Endülüs deyince nedense gözümün önüne zevk-i selim adlı nazeninin narin boynunu paslı ve kör bir balta ile kesmeye çalışan vahşi ortaçağ adamları gelir ve onların karşısında İbn Tufeyl’i hatırlarım mesela, Endülüs’ün ilk filozofunu... Gırnata yakınlarında ünlü Kays kabilesinden bir çocuk olarak XII. yüzyıl başlarında doğup Endülüs’teki felsefe hareketini derinden etkileyecek eserler veren ve dünya felsefe tarihinde adı saygıyla anılan o zarif adamı hatırlarım. Latinler ona Ebantofail derler ve etkin bir filozof olarak anarlar. Ama o yalnızca bir filozof değil, hazık bir tabip, yetkin bir fakih (İslam hukukçusu) ve ileri araştırmaların sahibi bir gökbilimcidir.
    İbn Tufeyl, ortaçağ biliminin en önemli merkezlerinden olan Kurtuba ve İşbiliye’de tahsil görmüştür. Gırnata’da hekimlik yaparken ününün yayılmasıyla önce Gırnata, sonra da Tanca valisinin sır kâtip­liğine getirilmiş, bu vesileyle halife Ebu  Ya’kup Yusuf’un üzerinde muazzam bir etki bırakarak meclisine davet edilmiş, felsefeye büyük ilgi duyan halifenin huzurlu bir çalışma ortamı sağlamasıyla bilimsel çalışmalarda ilerlemeye başlamıştır. Halife kendisiyle sık sık felsefî konuları tartışırmış, baş başa uzun saatler konuşurlarmış. Daha sonraları İbn Tufeyl, bu sohbete genç İbn Rüşd’ün katılmasını da sağlamış ve onun yıldızının parlamasına yol açmıştır[1]. Anlattığına göre saraya ilk vardığında halife ile İbn Tufeyl yine bir tenha sohbetin ortasındalarmış. Sessizce beklemiş. Ta ki müzakere ilerleyip de İbn Tufeyl kendisini gördüğünde fikrini sorasıya kadar. Meğer o gün İbn Rüşd ayakta iki saat sessiz bekleyip onları dinlemiş. Derler ki bu müzakerelerden birinde halife, İbn Tufeyl’e Aristo külliyatına açıklama­lar yazılması gerektiğinden söz eder, o da bu iş için yaşlı olduğunu, ömrünün yetmeyeceğini ama genç İbn Rüşd’ün bunu başaracak kadar yetiştiğini anlatır ve görev ona verilir. Her bakımdan İbn Rüşd’ün yıldızının parladığı andır o an.
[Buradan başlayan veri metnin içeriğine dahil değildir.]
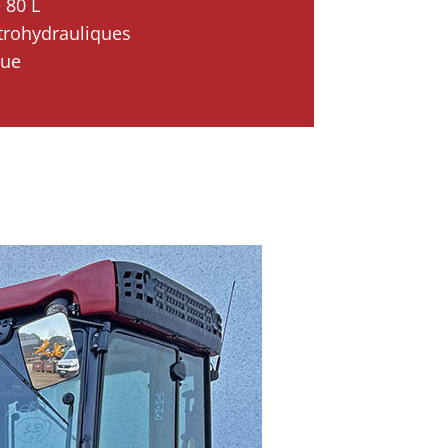
 80 L
ctrohydrauliques
que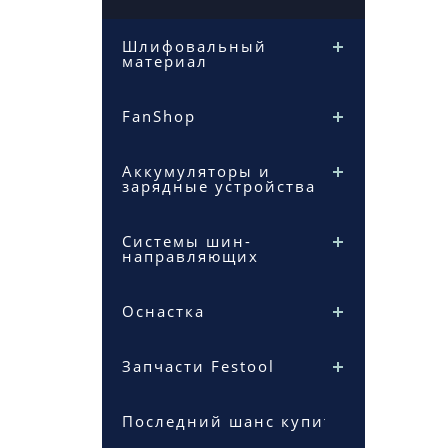
Шлифовальный
материал
FanShop
Аккумуляторы и
зарядные устройства
Системы шин-
направляющих
Оснастка
Запчасти Festool
Последний шанс купить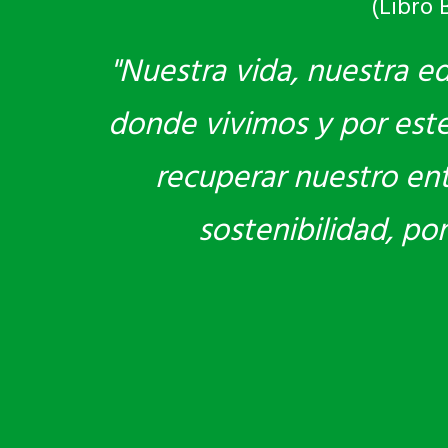
(Libro 
"Nuestra vida, nuestra e
donde vivimos y por este 
recuperar nuestro en
sostenibilidad, po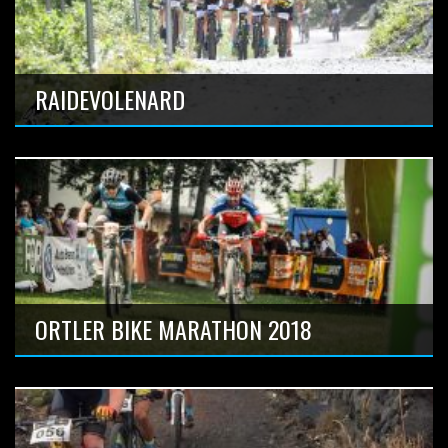
Anzahl Bilder: 13
RAIDEVOLENARD
Anzahl Bilder: 32
ORTLER BIKE MARATHON 2018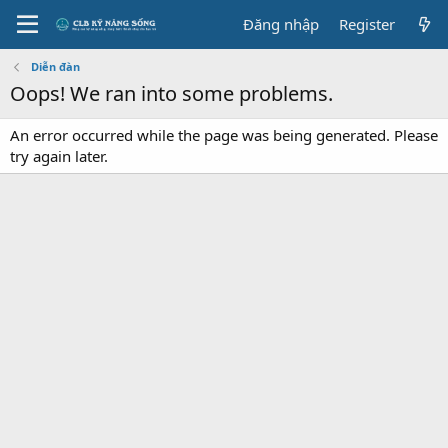
Đăng nhập
Register
Diễn đàn
Oops! We ran into some problems.
An error occurred while the page was being generated. Please
try again later.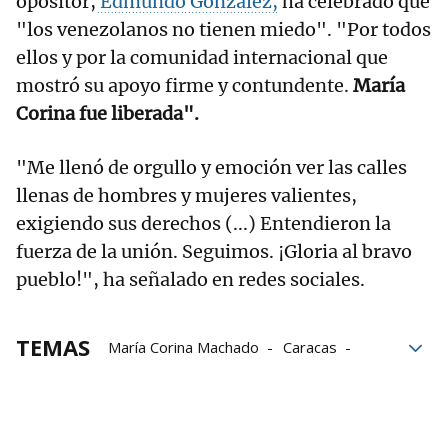
opositor,
Edmundo González,
ha celebrado que
"los venezolanos no tienen miedo". "Por todos
ellos y por la comunidad internacional que
mostró su apoyo firme y contundente.
María
Corina fue liberada".
"Me llenó de orgullo y emoción ver las calles
llenas de hombres y mujeres valientes,
exigiendo sus derechos (...) Entendieron la
fuerza de la unión. Seguimos. ¡Gloria al bravo
pueblo!", ha señalado en redes sociales.
TEMAS
María Corina Machado
Caracas
manifestaciones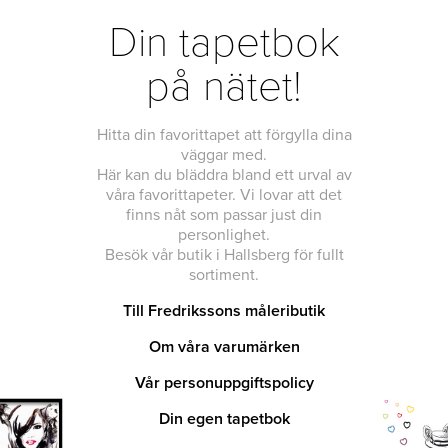
Din tapetbok
på nätet!
Hitta din favorittapet att förgylla dina
väggar med.
Här kan du bläddra bland ett urval av
våra favorittapeter. Vi lovar att det
finns nåt som passar just din
personlighet.
Besök vår butik i Hallsberg för fullt
sortiment.
Till Fredrikssons måleributik
Om våra varumärken
Vår personuppgiftspolicy
Din egen tapetbok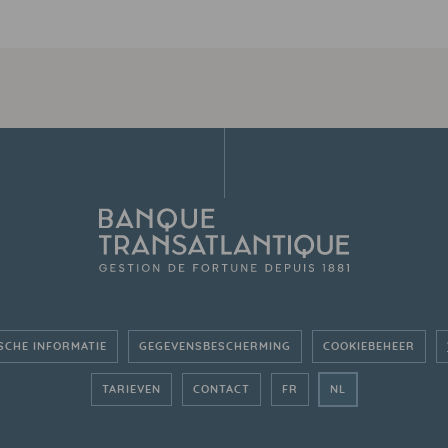
SCHE INFORMATIE
GEGEVENSBESCHERMING
COOKIEBEHEER
- ALLER SUR LE SITE FR
- GA NAAR DE N
TARIEVEN
CONTACT
FR
NL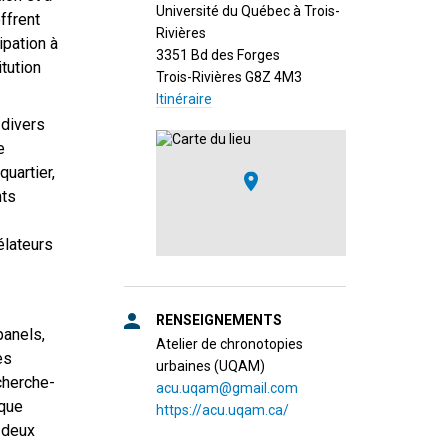
Université du Québec à Trois-
ffrent
Rivières
ipation à
3351 Bd des Forges
itution
Trois-Rivières G8Z 4M3
Itinéraire
 divers
e
uartier,
nts
élateurs
RENSEIGNEMENTS
panels,
Atelier de chronotopies
es
urbaines (UQAM)
cherche-
acu.uqam@gmail.com
sque
https://acu.uqam.ca/
 deux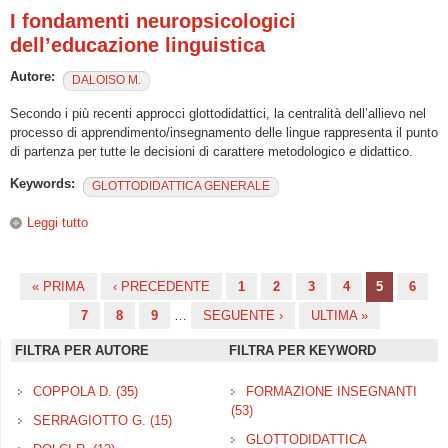
I fondamenti neuropsicologici
dell’educazione linguistica
Autore:
DALOISO M.
Secondo i più recenti approcci glottodidattici, la centralità dell’allievo nel
processo di apprendimento/insegnamento delle lingue rappresenta il punto
di partenza per tutte le decisioni di carattere metodologico e didattico.
Keywords:
GLOTTODIDATTICA GENERALE
Leggi tutto
su I fondamenti neuropsicologici dell’educazione linguistica
« PRIMA
‹ PRECEDENTE
1
2
3
4
5
6
Pagine
7
8
9
…
SEGUENTE ›
ULTIMA »
FILTRA PER AUTORE
FILTRA PER KEYWORD
COPPOLA D. (35)
Apply COPPOLA D. filter
FORMAZIONE INSEGNANTI
(53)
Apply FORMAZIONE
SERRAGIOTTO G. (15)
Apply SERRAGIOTTO G. filter
INSEGNANTI filter
GLOTTODIDATTICA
      Endülüs düşünce geleneğinin ilk gerçek filozofu olan İbn Tufeyl’in meşrıki felsefesi nazarî düşüncenin ötesinde mânevî tecrübeyle de ilgilenir ve nazar ehlinin teorik felsefesine karşılık müşahede, zevk ve huzur ashabının bütün boyutlarıyla ifade edilemeyen ruhî tecrübelerini önceler. Ne ki bu konuya dair bütün görüşlerini teferruatıyla izah edemeden vefat etmiştir.
    İbn Tufeyl yalnızca tabipliği, hukuk adamlığı, astronomluğu veya filozofluğu ile değil dünya şiir tarihi için de önemli bir isimdir. İslam tıp literatürüne Urcuze isimli manzum bir tıp kitabı hediye etmiştir ki kendi türünde ilk ve son örnektir. Keza Hz. Osman mushafının Kurtuba’ya intikalinin hikâyesini secili bir üslûpla kaleme aldığı eseri Endülüs’te çok meşhur olmuş, nesilden nesile anlatılan bir hikâyeye dönüşüp nesiller boyu okunmuştur. Öte yandan Batlamyus’un astro­nomi teorisine yönelttiği eleştirilerin tamamı sonradan ispatlanmış, Aristo felsefesine dair görüşleri ardılı olan İbn Rüşd’ün eserlerinde adeta Müslüman kimlikle yeniden harmanlanmıştır. Teessüf olunur ki bu değerli alimin yazdığı bütün o tıp, astronomi ve fıkıh kitapları bugün kaybolmuş, buna karşılık yalnızca bir tanesi, felsefe tarihine geçen ünlü bir kitap olarak yüzyıllarca okunmuştur: Hayy b. Yakzan...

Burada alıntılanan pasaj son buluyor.